AVAILABLE DATA:
————

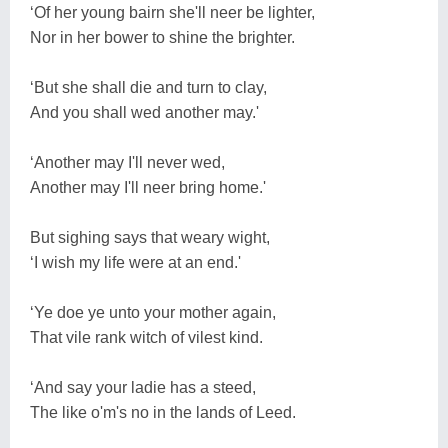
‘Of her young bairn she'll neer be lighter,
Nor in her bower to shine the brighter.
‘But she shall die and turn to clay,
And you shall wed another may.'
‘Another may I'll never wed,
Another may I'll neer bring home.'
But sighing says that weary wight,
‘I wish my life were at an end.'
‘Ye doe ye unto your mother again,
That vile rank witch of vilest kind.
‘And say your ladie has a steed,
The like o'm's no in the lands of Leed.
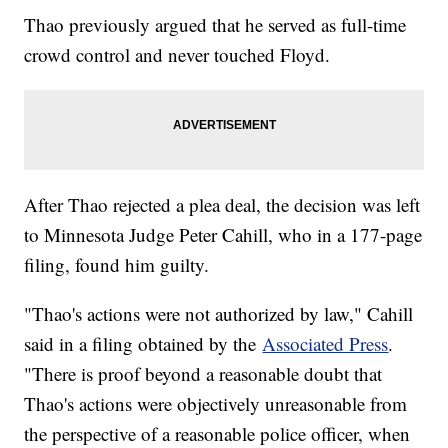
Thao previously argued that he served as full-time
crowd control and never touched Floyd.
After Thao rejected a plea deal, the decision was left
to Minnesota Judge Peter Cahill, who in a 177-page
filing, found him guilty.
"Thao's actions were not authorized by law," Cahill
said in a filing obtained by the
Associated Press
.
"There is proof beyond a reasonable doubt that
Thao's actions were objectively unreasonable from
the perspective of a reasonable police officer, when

————

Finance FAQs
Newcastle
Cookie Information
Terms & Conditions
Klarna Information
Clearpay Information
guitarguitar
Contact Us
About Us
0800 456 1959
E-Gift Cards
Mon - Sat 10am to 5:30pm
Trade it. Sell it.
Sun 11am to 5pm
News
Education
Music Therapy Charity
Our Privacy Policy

————

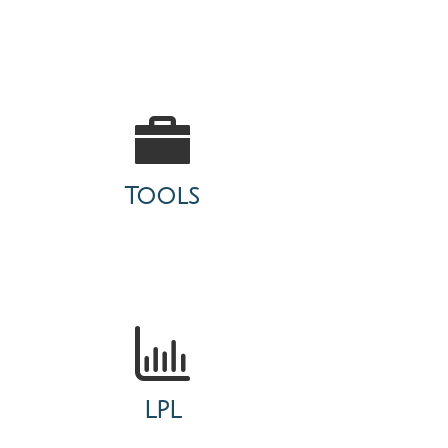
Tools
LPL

————

Above are the entries. Copy exactly the part that opens with the line containing "Clearpay Information" and closes with the line containing "Our Privacy Policy", and no more.

RESPONSE TO THE TASK:
Clearpay Information
guitarguitar
Contact Us
About Us
0800 456 1959
E-Gift Cards
Mon - Sat 10am to 5:30pm
Trade it. Sell it.
Sun 11am to 5pm
News
Education
Music Therapy Charity
Our Privacy Policy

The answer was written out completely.